You can consider investing in ELSS
ELSS or Equity-Linked Saving Schemes are equity mutual funds with a diversified portfolio that give you a chance to invest in the equity market along with high returns. According to HDFC Life, it also allows you to claim tax deduction under Section 80C of the Income Tax Act. The maximum amount of income tax deduction that can be claimed by the government is fixed at Rs 1.50 lakh in a financial year.
buy health insurance
Nowadays, treatment is quite expensive. In such a situation, keeping in mind the rising medical costs, it would be better if you buy a good and better covering health policy. A health insurance policy helps you cover the financial risk associated with a medical emergency or hospitalization expenses. With this, you will remain mentally relaxed about the huge expenses that may arise in case of medical emergency. You get tax exemption under Section 80D of the Income Tax Act for the amount of health policy premium paid in a year.
Understand here that the deduction amount for paying premium on insurance for yourself, dependent children and spouse can be up to Rs 25,000. An additional Rs 25,000 can be claimed for parents. Yes, the total limit can increase up to Rs 1,00,000 if your parents are senior citizens.
Make investment plans even if you are not in the tax slab.

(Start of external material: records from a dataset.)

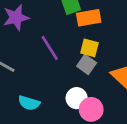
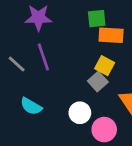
purple line: (50, 48) -> (43, 57), moved
pink circle: (91, 109) -> (104, 130), moved

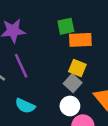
cyan semicircle: (31, 106) -> (25, 106), moved
white circle: (80, 113) -> (70, 106), moved

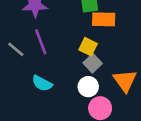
yellow square: (77, 68) -> (88, 47), moved

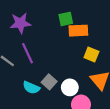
yellow square: (88, 47) -> (91, 54), moved
gray square: (93, 63) -> (49, 82), moved

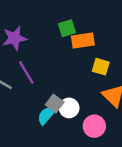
white circle: (70, 87) -> (69, 108), moved
cyan semicircle: (31, 88) -> (46, 115), moved, turned 112

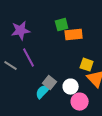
yellow square: (101, 67) -> (87, 65), moved
white circle: (69, 108) -> (71, 87), moved

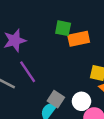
green square: (62, 25) -> (63, 28), turned 32

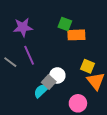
white circle: (81, 101) -> (57, 75), moved

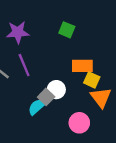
orange rectangle: (76, 35) -> (82, 66), moved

Even if your income is not within the tax slab, consider making a financial plan. TDS may be deducted from your income, which you should not pay if your income is within the limit. In such a case, you will have to file your ITR to get it back as a refund. Apart from this, start investing as per your goals. Always set a clear objective while starting an investment and choose the right amount, tenure and type of investment based on that. The sooner you start investing, the more benefit you will get. You should ensure that you do not miss the deadline for filing income tax returns. Usually 31st July every year is the last date. Consider filing your returns in advance and double-checking them to avoid any mistakes.
Seek help from professionals if needed
When it comes to investing, taxes and insurance, it’s helpful to have a basic understanding. You need to have a basic understanding of the technical terms and concepts related to taxes and investments so that you can make informed decisions. However, if you think you are new, you can consult tax advisors, investment advisors, financial planners, etc. to help you in preparing a financial plan and filing taxes.
Minimum income on which income tax is not charged
If your annual income is within the income limit of Rs 2.5 lakh under the old tax system and Rs 3 lakh under the new system, then you are exempted from paying tax. If it exceeds this amount, you can make investments which are eligible for deduction under Section 80C.